> _Raw data_:
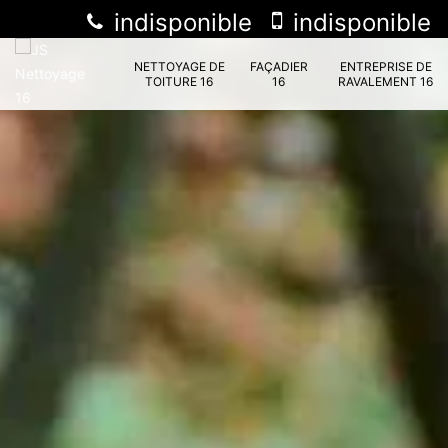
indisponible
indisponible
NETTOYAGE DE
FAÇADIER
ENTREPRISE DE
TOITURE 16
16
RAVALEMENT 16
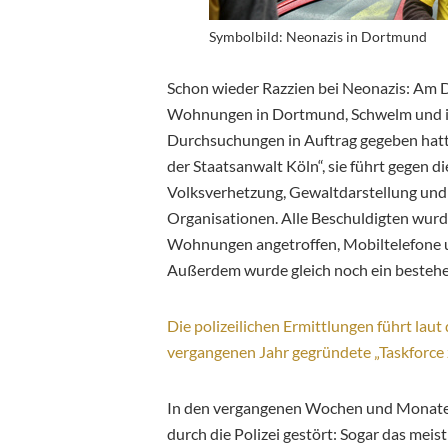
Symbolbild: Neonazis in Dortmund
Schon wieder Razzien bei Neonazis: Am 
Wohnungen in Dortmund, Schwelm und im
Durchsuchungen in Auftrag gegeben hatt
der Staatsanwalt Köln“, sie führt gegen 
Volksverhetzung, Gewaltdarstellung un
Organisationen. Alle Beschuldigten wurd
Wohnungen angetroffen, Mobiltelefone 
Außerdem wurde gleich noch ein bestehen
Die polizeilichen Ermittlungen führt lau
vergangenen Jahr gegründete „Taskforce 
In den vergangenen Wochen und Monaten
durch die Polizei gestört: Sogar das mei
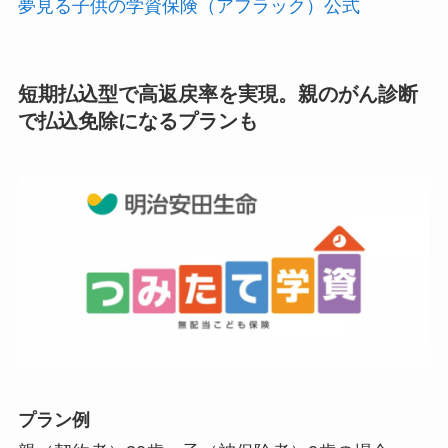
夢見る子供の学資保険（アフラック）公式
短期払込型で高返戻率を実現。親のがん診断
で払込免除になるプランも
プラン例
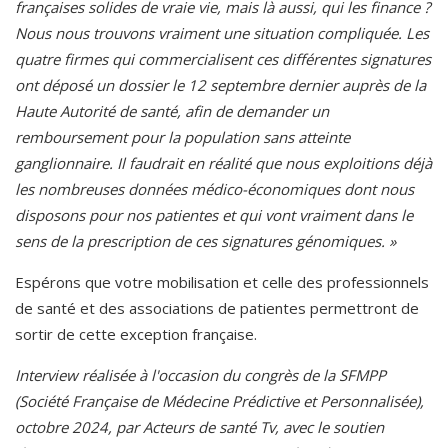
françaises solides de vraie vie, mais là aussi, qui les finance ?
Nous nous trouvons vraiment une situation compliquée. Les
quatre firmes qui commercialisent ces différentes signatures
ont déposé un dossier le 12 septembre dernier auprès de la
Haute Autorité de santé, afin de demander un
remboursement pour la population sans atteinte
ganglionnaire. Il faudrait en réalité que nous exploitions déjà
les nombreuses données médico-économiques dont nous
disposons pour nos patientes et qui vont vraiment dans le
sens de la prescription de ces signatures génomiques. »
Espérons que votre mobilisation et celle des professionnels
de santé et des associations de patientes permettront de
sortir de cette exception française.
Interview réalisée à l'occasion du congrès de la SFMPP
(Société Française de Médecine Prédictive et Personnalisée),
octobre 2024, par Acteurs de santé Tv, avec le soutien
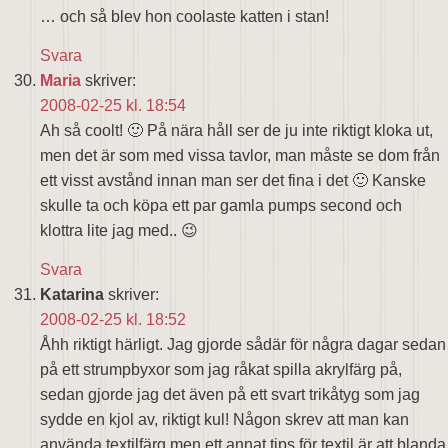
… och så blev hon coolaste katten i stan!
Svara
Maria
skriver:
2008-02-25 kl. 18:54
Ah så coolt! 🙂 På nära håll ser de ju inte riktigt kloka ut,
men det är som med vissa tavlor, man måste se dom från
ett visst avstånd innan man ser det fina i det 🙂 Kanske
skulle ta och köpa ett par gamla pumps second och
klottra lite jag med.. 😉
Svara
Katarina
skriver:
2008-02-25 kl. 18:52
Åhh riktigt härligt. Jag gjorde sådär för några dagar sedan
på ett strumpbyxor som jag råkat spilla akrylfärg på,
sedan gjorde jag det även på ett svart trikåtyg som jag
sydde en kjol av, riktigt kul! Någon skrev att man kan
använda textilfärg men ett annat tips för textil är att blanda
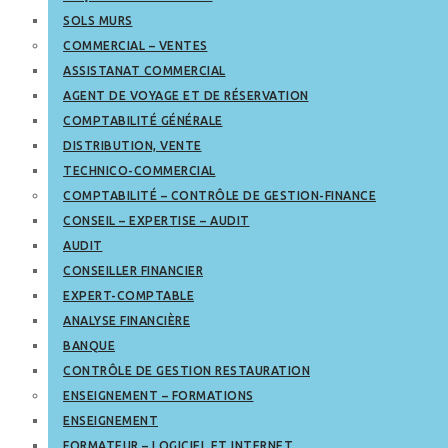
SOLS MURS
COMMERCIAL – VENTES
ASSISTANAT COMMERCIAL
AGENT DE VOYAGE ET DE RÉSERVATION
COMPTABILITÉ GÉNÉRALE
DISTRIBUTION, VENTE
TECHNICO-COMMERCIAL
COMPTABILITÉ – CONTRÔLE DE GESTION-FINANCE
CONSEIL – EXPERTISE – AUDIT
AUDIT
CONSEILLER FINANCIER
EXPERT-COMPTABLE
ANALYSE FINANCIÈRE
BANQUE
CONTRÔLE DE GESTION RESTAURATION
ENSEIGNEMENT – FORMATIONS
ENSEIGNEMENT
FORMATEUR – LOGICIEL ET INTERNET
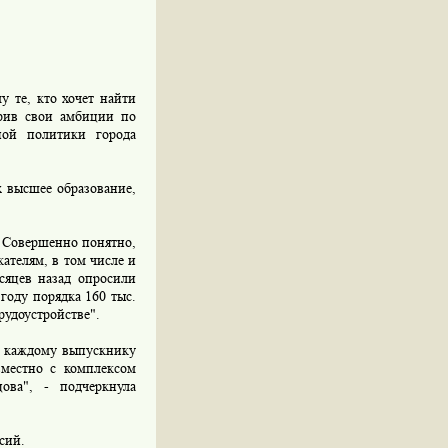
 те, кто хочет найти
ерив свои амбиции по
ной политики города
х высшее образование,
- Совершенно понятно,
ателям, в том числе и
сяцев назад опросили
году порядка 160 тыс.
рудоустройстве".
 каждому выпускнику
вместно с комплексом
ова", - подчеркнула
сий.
---
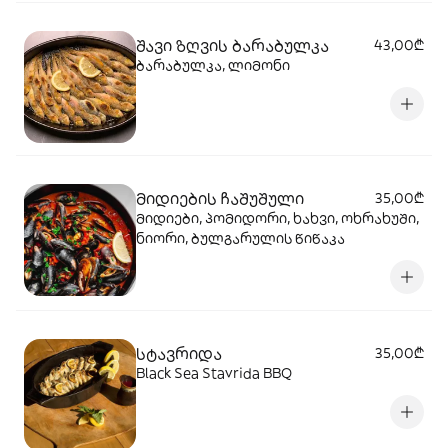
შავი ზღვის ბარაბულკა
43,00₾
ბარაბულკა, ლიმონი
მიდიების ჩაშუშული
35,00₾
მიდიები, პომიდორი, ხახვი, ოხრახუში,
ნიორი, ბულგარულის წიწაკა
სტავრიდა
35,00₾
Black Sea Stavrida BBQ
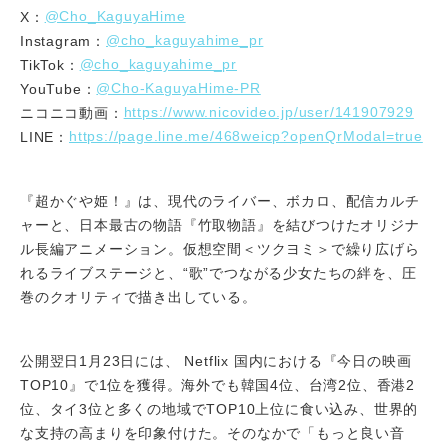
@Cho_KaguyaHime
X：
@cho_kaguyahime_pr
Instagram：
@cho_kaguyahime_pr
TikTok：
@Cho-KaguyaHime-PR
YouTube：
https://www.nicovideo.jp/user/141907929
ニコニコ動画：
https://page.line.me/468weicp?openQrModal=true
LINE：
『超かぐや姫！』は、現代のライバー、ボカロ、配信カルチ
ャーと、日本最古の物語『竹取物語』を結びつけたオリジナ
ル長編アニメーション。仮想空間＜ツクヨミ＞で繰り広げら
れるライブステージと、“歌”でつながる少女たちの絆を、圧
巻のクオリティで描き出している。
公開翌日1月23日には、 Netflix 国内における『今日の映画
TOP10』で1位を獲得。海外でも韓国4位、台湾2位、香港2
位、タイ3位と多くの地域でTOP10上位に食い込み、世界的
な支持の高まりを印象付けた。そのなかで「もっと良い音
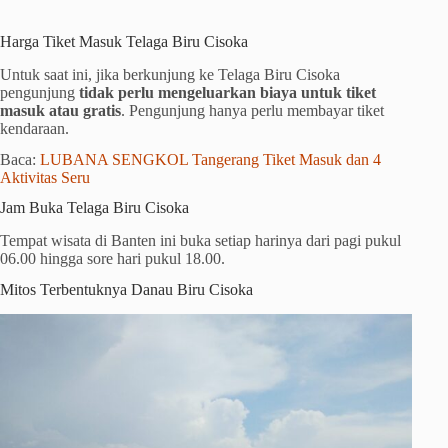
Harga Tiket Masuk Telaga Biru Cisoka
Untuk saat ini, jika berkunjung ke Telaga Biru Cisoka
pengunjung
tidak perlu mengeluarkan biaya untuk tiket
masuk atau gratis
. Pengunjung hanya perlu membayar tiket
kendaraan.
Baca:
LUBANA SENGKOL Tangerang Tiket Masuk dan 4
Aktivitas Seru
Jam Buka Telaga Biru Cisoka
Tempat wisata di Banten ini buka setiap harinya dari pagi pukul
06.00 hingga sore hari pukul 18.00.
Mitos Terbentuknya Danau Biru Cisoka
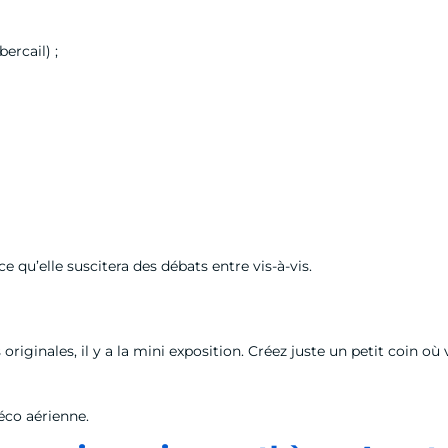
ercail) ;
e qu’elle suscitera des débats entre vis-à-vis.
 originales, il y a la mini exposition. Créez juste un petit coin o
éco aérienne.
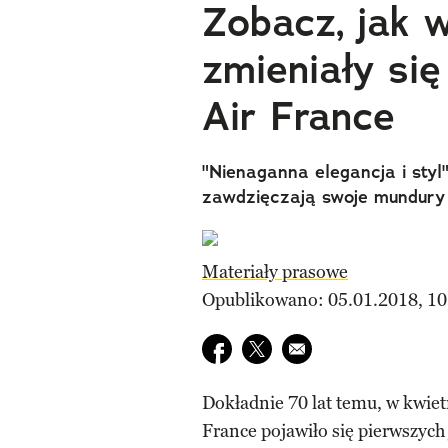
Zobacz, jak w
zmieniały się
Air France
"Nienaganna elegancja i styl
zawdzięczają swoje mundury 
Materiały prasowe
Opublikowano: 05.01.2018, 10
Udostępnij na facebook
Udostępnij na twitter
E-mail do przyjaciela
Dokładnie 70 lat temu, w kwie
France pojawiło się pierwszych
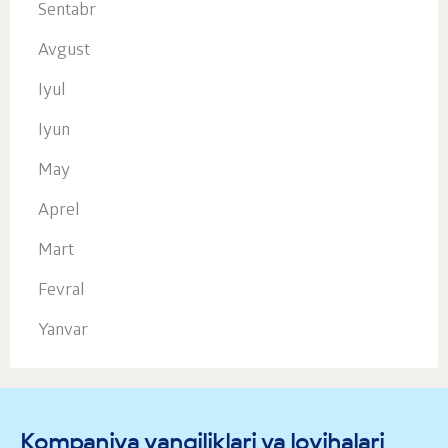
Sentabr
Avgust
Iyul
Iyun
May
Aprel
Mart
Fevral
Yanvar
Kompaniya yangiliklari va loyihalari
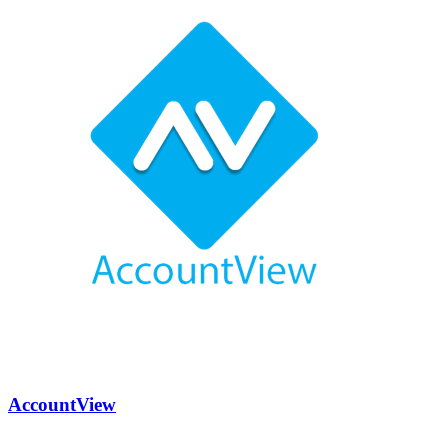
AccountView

> _What you are asked to do_: Each line of the data above containing the string "pour" is to be copied.

> _Written response_:
remboursement pour la population sans atteinte
disposons pour nos patientes et qui vont vraiment dans le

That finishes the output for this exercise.